Whenever a line of the entries below holds the string "Assets", copy that line and return it.

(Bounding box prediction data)
##########
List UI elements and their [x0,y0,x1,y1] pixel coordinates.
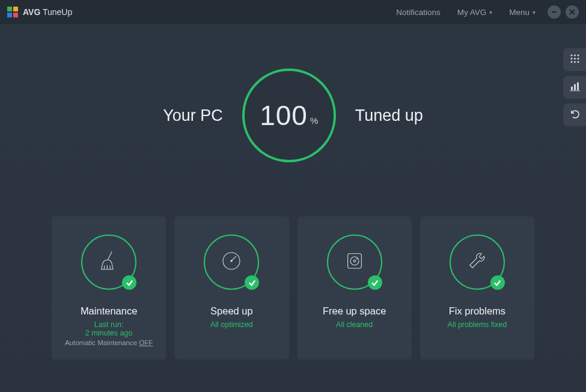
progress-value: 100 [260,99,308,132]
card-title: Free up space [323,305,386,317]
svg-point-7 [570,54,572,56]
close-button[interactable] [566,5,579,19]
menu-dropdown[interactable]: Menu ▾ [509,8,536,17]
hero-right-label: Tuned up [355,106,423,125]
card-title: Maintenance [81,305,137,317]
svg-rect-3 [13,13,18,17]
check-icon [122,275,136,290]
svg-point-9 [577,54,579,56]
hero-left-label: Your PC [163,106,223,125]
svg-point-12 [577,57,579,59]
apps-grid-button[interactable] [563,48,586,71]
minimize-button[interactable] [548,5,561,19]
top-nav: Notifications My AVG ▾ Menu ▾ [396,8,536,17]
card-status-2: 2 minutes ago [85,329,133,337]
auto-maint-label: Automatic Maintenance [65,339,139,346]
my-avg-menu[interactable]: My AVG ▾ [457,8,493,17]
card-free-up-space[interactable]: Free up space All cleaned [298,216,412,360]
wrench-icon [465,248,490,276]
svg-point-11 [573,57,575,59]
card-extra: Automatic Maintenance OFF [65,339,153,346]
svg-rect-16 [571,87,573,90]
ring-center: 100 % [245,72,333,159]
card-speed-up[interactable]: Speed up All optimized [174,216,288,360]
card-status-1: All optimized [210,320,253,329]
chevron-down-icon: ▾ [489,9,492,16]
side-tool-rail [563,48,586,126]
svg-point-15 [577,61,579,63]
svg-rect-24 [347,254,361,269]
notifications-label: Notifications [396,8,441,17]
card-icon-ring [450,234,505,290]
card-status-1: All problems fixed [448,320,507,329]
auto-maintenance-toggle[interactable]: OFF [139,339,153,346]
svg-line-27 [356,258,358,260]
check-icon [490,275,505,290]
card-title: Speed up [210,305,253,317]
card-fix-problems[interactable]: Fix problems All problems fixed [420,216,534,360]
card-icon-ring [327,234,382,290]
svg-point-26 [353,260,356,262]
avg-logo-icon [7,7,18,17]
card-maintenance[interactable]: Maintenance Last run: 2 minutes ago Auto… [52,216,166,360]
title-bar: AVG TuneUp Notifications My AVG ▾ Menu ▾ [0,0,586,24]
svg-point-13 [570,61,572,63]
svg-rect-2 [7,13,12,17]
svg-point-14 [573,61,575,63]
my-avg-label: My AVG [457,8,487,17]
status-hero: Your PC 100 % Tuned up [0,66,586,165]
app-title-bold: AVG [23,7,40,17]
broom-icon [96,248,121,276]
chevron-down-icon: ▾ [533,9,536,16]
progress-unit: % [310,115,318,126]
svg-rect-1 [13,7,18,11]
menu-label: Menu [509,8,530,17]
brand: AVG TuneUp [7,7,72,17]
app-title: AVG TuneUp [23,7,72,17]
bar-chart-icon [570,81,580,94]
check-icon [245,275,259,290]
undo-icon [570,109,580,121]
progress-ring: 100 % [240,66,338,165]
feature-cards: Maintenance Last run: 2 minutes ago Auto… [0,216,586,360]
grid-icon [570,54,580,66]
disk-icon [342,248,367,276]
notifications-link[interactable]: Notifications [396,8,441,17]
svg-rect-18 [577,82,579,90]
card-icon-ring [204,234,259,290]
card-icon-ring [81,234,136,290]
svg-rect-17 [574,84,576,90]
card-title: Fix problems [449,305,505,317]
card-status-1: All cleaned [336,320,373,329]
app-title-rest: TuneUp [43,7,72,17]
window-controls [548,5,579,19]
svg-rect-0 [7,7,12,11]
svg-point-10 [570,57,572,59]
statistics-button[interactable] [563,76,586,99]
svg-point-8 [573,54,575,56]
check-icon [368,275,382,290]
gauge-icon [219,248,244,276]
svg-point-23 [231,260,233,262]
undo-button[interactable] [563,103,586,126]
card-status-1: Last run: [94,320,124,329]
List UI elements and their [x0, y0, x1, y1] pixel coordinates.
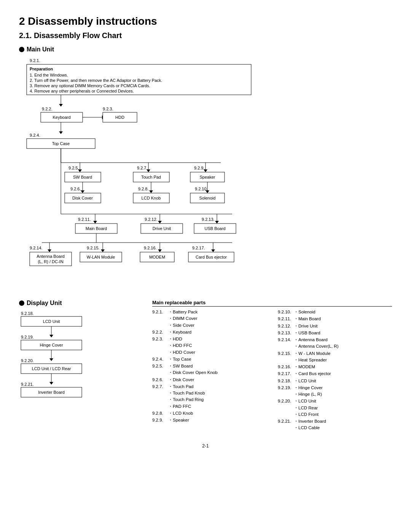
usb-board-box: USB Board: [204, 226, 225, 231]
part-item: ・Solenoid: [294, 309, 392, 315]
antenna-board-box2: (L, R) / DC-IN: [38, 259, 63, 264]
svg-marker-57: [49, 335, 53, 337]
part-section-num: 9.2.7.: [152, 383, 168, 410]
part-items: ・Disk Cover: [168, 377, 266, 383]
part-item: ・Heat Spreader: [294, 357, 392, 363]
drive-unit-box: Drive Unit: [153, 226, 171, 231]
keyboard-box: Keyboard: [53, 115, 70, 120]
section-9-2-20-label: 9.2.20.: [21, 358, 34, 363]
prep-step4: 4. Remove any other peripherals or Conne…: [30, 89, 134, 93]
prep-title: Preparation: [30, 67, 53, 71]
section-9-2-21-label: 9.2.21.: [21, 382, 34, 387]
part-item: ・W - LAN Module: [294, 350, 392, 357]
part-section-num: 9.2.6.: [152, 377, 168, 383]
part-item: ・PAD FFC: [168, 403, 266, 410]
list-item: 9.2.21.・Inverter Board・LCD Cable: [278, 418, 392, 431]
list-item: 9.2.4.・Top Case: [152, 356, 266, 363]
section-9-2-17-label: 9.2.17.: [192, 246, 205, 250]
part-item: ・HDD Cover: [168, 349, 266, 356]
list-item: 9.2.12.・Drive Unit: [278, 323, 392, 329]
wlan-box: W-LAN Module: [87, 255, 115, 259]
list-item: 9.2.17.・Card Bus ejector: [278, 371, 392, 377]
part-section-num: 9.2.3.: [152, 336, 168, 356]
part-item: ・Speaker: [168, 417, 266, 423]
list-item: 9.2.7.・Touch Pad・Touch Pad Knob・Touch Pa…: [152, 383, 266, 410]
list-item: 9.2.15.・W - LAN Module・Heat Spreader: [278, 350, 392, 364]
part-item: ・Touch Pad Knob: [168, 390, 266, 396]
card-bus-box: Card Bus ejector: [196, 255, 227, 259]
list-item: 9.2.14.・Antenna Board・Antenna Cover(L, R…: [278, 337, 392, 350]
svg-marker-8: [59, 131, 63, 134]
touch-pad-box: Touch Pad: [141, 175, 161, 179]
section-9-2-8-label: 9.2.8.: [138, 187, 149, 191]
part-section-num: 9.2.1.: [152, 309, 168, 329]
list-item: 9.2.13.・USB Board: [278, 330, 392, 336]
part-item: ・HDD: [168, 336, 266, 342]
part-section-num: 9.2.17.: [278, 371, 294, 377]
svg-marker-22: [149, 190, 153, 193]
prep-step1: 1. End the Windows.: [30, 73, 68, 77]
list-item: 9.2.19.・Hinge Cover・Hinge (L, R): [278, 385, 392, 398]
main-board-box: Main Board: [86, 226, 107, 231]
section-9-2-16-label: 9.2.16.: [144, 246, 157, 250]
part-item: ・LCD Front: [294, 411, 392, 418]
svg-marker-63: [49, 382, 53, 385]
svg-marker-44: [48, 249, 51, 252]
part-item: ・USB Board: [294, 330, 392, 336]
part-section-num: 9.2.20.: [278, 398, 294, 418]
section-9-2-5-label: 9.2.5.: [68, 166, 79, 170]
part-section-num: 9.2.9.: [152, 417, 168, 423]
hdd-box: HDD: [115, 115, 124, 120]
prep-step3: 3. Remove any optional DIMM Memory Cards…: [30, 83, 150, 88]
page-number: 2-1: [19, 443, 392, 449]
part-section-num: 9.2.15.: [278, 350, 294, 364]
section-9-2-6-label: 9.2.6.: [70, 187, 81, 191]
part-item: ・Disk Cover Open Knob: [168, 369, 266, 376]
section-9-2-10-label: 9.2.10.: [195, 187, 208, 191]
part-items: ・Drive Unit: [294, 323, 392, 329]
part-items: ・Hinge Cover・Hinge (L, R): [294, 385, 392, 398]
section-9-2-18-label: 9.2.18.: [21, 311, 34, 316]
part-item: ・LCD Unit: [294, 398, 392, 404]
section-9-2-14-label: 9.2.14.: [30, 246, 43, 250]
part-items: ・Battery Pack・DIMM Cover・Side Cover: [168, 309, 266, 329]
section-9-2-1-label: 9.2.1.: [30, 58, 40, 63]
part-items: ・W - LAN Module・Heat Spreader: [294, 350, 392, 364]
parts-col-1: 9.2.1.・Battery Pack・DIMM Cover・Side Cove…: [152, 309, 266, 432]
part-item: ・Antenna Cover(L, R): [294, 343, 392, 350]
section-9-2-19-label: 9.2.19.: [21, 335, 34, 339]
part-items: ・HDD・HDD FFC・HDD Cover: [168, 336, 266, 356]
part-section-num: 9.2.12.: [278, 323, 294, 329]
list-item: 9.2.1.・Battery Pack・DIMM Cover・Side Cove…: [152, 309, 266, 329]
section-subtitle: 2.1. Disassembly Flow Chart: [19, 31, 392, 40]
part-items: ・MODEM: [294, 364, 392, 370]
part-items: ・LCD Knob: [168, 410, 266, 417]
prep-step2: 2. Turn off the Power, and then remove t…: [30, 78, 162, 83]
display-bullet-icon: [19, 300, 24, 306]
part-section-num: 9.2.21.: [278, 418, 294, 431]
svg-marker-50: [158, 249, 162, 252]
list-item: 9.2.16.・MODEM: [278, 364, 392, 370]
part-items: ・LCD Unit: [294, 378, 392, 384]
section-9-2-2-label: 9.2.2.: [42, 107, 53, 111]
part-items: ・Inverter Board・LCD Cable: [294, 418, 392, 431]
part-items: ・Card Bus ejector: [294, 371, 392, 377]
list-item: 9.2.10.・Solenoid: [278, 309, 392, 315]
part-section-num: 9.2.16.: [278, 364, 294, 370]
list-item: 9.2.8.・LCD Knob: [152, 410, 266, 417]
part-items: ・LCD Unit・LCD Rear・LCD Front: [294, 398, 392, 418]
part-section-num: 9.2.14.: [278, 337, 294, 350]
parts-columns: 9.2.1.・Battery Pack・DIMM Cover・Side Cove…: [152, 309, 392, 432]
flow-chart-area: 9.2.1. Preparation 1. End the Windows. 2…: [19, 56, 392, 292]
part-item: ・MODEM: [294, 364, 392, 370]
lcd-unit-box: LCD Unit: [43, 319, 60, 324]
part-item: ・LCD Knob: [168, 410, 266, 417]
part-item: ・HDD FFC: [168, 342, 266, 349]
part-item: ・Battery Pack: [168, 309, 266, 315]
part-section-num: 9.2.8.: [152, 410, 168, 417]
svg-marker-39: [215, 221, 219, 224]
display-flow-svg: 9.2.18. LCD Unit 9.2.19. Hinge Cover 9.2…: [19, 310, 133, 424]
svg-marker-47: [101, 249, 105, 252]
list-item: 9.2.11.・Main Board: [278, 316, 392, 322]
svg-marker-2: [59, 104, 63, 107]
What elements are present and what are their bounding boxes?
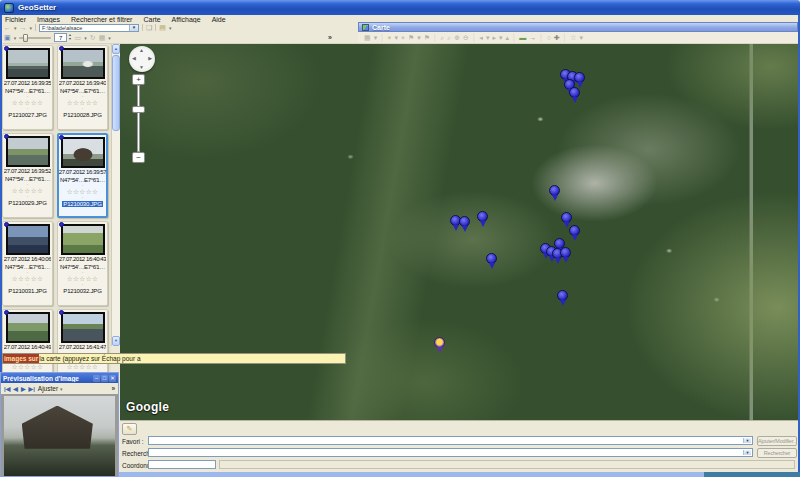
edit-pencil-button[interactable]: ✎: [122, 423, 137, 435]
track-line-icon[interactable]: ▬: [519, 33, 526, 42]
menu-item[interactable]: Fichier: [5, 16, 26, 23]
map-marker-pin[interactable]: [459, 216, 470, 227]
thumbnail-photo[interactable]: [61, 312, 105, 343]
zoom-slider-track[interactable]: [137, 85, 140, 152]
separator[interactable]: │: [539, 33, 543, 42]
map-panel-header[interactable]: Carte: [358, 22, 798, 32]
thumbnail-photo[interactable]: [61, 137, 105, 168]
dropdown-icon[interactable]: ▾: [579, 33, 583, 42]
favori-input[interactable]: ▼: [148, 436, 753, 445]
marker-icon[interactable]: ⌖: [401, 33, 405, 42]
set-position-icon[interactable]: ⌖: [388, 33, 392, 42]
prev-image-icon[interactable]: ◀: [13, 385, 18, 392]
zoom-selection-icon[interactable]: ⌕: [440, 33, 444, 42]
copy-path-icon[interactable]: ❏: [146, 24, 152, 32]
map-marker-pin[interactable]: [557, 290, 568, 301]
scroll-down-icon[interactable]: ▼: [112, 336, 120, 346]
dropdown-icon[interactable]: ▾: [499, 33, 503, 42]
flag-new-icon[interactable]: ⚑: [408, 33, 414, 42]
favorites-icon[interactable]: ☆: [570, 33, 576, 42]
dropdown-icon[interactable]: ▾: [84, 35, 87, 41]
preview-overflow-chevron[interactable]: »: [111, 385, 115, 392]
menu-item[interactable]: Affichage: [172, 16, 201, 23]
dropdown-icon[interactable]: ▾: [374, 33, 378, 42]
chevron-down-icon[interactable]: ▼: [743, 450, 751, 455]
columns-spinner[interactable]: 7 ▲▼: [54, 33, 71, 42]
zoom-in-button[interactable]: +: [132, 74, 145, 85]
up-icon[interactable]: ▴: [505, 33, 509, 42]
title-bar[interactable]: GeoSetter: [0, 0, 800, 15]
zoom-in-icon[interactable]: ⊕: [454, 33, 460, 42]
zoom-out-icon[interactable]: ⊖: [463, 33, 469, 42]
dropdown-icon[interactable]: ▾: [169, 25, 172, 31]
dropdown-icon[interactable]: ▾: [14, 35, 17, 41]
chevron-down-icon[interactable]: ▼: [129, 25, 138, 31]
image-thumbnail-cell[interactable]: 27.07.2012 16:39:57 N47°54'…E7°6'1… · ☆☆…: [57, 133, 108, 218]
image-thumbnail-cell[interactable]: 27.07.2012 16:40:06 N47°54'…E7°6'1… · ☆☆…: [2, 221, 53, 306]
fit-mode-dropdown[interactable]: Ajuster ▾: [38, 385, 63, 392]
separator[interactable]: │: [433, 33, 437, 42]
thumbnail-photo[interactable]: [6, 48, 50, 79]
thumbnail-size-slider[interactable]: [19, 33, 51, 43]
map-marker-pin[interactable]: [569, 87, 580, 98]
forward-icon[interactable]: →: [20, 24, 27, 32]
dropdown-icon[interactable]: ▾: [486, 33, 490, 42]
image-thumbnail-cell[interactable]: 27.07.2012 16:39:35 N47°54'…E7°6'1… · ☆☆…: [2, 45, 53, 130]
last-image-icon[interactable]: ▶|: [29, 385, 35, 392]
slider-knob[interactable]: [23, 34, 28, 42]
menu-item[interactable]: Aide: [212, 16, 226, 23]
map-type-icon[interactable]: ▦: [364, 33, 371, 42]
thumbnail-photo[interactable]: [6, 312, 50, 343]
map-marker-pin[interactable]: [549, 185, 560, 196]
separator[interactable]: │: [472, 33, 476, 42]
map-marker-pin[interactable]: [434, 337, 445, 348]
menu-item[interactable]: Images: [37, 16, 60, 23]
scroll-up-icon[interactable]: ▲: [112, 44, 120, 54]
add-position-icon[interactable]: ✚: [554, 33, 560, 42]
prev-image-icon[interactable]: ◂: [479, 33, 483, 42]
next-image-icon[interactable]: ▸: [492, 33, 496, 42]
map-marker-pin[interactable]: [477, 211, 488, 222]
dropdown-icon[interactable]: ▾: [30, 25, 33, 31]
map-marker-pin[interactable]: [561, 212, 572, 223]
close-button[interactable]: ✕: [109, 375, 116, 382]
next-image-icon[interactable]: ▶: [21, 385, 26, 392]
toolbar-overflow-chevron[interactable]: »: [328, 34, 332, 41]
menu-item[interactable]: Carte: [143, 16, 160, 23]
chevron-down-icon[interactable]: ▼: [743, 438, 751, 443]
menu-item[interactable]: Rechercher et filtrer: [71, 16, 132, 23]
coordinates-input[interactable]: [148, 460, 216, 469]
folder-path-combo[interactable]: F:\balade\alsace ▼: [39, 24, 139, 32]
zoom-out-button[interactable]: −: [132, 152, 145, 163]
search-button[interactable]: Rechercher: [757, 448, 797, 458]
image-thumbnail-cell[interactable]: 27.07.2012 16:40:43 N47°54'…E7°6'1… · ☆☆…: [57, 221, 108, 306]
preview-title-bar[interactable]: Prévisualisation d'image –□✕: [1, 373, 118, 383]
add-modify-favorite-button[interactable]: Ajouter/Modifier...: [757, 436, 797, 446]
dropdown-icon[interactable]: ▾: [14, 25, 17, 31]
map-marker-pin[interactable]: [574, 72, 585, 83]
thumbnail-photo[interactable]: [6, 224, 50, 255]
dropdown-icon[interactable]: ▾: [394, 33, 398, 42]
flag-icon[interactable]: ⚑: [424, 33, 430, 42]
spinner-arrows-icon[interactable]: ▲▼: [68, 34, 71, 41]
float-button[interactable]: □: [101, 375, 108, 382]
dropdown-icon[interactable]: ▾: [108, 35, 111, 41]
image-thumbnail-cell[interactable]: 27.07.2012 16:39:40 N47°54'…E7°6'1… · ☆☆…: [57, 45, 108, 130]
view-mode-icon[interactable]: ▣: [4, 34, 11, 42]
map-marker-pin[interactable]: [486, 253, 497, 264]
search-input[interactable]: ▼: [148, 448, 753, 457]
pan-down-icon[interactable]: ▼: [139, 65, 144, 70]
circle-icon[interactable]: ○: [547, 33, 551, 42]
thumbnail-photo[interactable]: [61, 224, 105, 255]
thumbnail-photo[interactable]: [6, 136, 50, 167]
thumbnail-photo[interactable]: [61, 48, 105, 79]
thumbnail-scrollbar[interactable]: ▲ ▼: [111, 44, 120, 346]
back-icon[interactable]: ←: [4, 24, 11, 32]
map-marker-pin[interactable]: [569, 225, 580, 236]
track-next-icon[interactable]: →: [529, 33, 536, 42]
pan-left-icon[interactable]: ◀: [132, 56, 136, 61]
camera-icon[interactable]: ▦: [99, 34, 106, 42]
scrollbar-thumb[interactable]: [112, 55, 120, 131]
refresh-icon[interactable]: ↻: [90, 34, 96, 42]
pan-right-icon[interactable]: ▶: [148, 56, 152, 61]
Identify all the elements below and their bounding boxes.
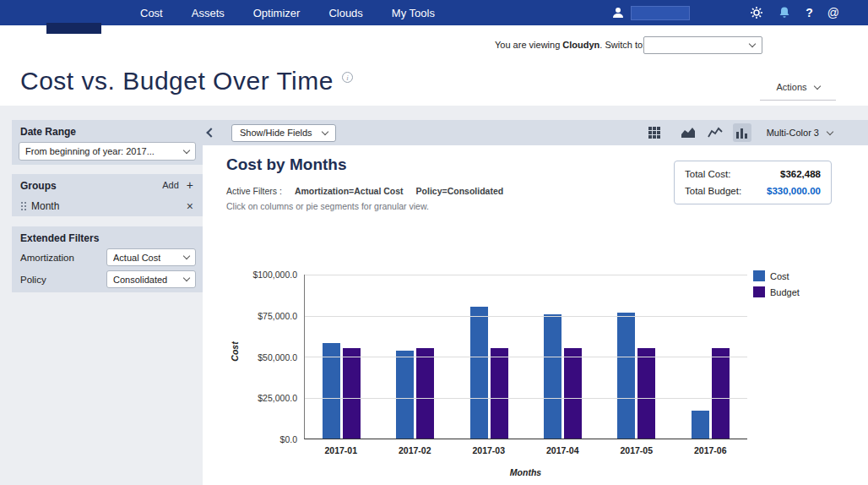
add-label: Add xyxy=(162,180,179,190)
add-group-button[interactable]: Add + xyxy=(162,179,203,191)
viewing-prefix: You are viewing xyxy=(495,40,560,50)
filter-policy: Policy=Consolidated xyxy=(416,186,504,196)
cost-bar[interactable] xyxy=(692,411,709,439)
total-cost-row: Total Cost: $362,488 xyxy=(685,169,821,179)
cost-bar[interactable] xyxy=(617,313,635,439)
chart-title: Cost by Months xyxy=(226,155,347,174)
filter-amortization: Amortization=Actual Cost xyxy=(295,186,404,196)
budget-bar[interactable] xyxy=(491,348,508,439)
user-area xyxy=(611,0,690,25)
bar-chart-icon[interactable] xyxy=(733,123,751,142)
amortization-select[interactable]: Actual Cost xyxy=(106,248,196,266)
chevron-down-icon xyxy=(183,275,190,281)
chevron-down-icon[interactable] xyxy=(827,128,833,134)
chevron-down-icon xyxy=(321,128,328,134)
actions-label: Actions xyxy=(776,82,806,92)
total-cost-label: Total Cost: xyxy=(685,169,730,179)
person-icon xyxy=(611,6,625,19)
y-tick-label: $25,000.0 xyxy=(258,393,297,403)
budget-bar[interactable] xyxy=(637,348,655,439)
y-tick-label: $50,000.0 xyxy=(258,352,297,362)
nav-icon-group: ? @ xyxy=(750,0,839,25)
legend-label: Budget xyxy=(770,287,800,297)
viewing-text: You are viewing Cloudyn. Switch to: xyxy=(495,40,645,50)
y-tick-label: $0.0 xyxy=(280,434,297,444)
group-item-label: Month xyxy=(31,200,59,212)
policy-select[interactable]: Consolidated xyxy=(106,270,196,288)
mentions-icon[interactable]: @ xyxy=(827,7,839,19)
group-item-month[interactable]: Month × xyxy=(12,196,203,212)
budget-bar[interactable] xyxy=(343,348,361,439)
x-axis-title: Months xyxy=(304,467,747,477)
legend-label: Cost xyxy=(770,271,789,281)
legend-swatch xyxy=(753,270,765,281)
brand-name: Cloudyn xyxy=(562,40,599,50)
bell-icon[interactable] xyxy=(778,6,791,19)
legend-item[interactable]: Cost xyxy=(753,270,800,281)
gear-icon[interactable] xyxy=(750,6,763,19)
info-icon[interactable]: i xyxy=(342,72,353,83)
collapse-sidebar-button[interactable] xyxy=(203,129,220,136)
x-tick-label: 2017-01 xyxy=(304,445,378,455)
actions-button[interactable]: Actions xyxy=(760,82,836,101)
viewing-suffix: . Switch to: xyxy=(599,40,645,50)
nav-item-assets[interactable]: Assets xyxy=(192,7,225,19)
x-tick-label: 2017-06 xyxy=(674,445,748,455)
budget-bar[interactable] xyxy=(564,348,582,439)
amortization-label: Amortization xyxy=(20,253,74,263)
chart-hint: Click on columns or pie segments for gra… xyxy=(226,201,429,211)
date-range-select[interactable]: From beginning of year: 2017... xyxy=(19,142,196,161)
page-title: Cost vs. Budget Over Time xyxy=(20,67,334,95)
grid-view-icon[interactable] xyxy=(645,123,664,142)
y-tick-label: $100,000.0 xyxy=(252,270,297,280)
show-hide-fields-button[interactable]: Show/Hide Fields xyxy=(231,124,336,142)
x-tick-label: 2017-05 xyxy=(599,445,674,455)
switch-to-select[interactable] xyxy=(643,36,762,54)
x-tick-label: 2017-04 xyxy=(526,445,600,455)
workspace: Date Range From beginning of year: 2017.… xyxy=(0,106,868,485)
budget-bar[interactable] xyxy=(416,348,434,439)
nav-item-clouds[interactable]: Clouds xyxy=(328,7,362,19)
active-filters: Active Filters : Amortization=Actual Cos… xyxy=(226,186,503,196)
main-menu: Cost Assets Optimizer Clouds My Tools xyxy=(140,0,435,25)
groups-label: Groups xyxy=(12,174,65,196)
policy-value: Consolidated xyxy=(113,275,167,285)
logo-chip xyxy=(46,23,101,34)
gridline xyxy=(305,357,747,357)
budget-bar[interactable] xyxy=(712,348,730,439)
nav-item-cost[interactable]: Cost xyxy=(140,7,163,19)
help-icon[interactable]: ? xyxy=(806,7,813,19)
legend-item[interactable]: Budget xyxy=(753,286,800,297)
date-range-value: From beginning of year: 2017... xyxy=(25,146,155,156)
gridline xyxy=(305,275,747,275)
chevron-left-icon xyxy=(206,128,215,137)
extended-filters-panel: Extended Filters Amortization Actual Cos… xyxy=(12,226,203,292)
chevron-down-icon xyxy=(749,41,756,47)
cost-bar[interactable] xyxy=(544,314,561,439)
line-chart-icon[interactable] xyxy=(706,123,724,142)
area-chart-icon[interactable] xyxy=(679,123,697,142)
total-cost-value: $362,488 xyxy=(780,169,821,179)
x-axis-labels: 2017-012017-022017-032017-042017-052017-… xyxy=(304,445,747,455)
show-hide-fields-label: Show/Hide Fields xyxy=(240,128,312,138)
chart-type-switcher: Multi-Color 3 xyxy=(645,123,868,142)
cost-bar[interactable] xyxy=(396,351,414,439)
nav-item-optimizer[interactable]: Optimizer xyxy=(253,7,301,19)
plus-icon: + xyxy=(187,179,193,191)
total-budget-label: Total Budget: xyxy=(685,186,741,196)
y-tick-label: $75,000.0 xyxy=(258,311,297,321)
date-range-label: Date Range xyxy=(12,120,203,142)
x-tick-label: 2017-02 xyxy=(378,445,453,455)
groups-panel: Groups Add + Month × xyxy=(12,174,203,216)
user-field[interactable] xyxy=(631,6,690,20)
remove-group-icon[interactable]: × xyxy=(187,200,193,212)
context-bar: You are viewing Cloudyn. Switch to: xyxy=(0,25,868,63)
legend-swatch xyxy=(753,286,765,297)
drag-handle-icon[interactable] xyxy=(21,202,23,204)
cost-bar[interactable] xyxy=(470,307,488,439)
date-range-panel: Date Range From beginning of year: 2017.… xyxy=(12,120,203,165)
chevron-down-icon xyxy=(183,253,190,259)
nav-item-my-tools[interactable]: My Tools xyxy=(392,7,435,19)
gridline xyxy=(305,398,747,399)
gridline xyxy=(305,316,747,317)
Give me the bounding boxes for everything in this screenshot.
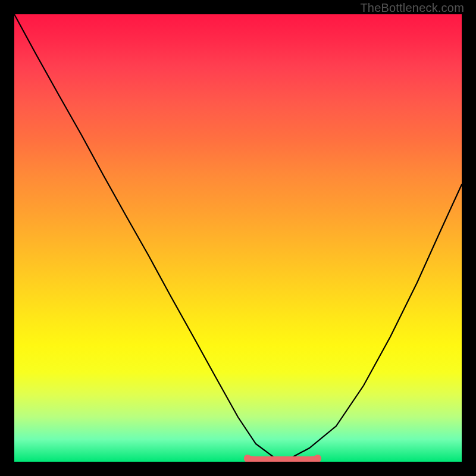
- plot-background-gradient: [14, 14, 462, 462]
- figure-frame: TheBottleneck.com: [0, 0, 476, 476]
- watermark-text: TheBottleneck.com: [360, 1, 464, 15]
##########
RESULT OF THE EXERCISE:
nav-item-assets[interactable]: Assets xyxy=(192,7,225,19)
main-menu: Cost Assets Optimizer Clouds My Tools xyxy=(140,0,435,25)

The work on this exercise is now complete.